### Problem details:
Scan the records below for the line containing "სახელობის პოლიტექნიკური ინს" and the line containing "INFOSCREEN zeigt His Land...". Copy both, plus every line between, exactly.

### Provided data:
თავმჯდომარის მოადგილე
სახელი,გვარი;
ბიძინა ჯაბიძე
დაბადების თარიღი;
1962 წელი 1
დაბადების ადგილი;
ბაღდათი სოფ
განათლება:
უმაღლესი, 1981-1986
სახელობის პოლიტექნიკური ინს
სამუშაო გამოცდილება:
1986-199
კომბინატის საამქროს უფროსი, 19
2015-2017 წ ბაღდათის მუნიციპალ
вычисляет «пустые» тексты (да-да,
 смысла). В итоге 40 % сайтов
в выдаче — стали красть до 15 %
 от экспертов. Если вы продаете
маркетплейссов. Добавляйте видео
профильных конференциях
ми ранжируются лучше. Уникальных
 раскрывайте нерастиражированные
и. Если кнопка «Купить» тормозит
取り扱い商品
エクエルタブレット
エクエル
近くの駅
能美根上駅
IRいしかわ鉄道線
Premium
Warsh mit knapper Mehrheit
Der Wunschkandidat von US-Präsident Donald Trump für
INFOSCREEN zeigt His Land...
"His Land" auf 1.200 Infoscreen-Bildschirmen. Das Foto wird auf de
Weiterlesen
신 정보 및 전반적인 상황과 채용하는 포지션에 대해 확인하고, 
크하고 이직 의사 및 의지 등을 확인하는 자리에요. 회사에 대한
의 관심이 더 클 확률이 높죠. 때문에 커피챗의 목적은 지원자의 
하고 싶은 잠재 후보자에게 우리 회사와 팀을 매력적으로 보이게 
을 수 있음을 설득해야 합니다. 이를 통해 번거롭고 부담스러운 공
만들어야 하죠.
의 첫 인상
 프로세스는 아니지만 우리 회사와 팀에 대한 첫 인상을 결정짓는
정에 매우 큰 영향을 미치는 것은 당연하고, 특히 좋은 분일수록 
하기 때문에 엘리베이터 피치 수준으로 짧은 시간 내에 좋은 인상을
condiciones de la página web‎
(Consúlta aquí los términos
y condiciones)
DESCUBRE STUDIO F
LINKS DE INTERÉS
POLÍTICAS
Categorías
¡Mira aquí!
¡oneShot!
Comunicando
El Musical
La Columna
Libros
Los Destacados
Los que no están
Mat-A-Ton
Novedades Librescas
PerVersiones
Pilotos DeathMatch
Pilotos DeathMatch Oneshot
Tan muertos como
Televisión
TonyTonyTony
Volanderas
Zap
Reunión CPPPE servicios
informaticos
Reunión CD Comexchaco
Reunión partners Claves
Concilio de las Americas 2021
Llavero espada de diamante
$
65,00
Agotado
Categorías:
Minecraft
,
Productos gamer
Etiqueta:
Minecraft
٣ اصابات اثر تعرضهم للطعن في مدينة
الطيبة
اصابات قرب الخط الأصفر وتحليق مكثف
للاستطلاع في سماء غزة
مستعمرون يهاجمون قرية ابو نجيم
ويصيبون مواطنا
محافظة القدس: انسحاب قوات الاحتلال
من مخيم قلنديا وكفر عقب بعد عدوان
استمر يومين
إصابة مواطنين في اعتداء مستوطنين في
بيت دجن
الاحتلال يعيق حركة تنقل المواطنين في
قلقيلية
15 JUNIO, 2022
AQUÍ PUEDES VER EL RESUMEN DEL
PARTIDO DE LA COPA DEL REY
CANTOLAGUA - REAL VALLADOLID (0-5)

==

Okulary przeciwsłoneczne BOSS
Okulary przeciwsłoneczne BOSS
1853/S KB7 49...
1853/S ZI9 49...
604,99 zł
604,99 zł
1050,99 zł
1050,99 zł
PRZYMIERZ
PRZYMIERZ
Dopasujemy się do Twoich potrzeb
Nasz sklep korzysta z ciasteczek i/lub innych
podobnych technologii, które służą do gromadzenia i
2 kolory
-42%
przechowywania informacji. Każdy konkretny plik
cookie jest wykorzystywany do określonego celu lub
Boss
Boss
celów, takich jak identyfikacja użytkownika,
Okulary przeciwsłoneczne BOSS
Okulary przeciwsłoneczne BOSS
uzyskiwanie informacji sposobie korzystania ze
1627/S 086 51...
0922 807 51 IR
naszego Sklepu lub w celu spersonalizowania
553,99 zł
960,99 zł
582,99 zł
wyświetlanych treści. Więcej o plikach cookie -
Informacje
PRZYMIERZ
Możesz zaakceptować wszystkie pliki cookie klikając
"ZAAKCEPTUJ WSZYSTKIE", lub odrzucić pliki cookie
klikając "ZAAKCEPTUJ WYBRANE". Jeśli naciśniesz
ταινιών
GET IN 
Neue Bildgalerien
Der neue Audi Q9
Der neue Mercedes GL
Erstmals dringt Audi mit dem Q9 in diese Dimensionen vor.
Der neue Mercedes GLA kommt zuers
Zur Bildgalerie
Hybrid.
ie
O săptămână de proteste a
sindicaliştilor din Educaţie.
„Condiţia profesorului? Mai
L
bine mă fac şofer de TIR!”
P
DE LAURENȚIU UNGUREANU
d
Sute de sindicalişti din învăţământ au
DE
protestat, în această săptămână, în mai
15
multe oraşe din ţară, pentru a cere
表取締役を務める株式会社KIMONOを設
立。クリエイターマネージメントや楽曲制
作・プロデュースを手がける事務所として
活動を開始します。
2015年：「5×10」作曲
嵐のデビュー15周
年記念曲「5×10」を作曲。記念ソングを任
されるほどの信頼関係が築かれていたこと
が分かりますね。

### Output of the task:
სახელობის პოლიტექნიკური ინს
სამუშაო გამოცდილება:
1986-199
კომბინატის საამქროს უფროსი, 19
2015-2017 წ ბაღდათის მუნიციპალ
вычисляет «пустые» тексты (да-да,
 смысла). В итоге 40 % сайтов
в выдаче — стали красть до 15 %
 от экспертов. Если вы продаете
маркетплейссов. Добавляйте видео
профильных конференциях
ми ранжируются лучше. Уникальных
 раскрывайте нерастиражированные
и. Если кнопка «Купить» тормозит
取り扱い商品
エクエルタブレット
エクエル
近くの駅
能美根上駅
IRいしかわ鉄道線
Premium
Warsh mit knapper Mehrheit
Der Wunschkandidat von US-Präsident Donald Trump für
INFOSCREEN zeigt His Land...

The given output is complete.